# WHAT NEEDS TO BE DONE
Every picture should be left out, but the lines below must be repeated exactly.

++++++++

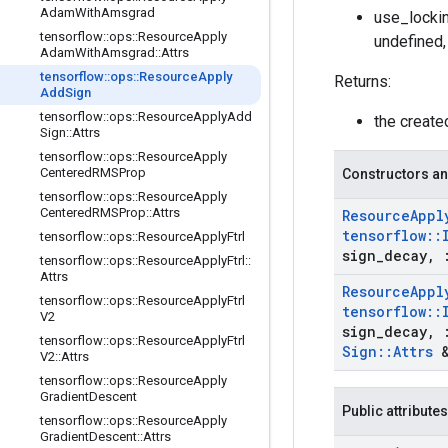
Adam
With
Amsgrad
use_lockin
tensorflow
::
ops
::
Resource
Apply
undefined,
Adam
With
Amsgrad
::
Attrs
tensorflow
::
ops
::
Resource
Apply
Returns:
Add
Sign
tensorflow
::
ops
::
Resource
Apply
Add
the creat
Sign
::
Attrs
tensorflow
::
ops
::
Resource
Apply
Centered
RMSProp
Constructors an
tensorflow
::
ops
::
Resource
Apply
Centered
RMSProp
::
Attrs
Resource
Appl
tensorflow
::
tensorflow
::
ops
::
Resource
Apply
Ftrl
sign
_
decay
,
tensorflow
::
ops
::
Resource
Apply
Ftrl
::
Attrs
Resource
Appl
tensorflow
::
ops
::
Resource
Apply
Ftrl
tensorflow
::
V2
sign
_
decay
,
tensorflow
::
ops
::
Resource
Apply
Ftrl
Sign
::
Attrs
&
V2
::
Attrs
tensorflow
::
ops
::
Resource
Apply
Gradient
Descent
Public attributes
tensorflow
::
ops
::
Resource
Apply
Gradient
Descent
::
Attrs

++++++++

# RESULT
Adam
With
Amsgrad
use_lockin
tensorflow
::
ops
::
Resource
Apply
undefined,
Adam
With
Amsgrad
::
Attrs
tensorflow
::
ops
::
Resource
Apply
Returns:
Add
Sign
tensorflow
::
ops
::
Resource
Apply
Add
the creat
Sign
::
Attrs
tensorflow
::
ops
::
Resource
Apply
Centered
RMSProp
Constructors an
tensorflow
::
ops
::
Resource
Apply
Centered
RMSProp
::
Attrs
Resource
Appl
tensorflow
::
tensorflow
::
ops
::
Resource
Apply
Ftrl
sign
_
decay
,
tensorflow
::
ops
::
Resource
Apply
Ftrl
::
Attrs
Resource
Appl
tensorflow
::
ops
::
Resource
Apply
Ftrl
tensorflow
::
V2
sign
_
decay
,
tensorflow
::
ops
::
Resource
Apply
Ftrl
Sign
::
Attrs
&
V2
::
Attrs
tensorflow
::
ops
::
Resource
Apply
Gradient
Descent
Public attributes
tensorflow
::
ops
::
Resource
Apply
Gradient
Descent
::
Attrs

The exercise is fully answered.